PROBLEM STATEMENT ▸
Which lines in the records below contain the word "Favorit"? Copy each of them.

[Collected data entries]
+===+

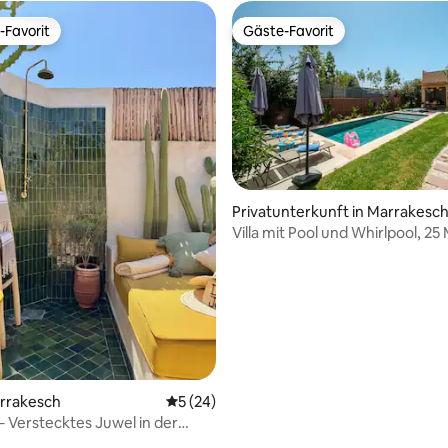
-Favorit
Gäste-Favorit
r Gäste-Favorit.
Gäste-Favorit
ertung: 4,95 von 5, 74 Bewertungen
Privatunterkunft in Marrakesc
Villa mit Pool und Whirlpool, 25
von Guéliz entfernt
arrakesch
Durchschnittliche Bewertung: 5 von 5, 
5 (24)
– Verstecktes Juwel in der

+===+

SOLUTION TO THIS EXERCISE ▸
-Favorit
Gäste-Favorit
r Gäste-Favorit.
Gäste-Favorit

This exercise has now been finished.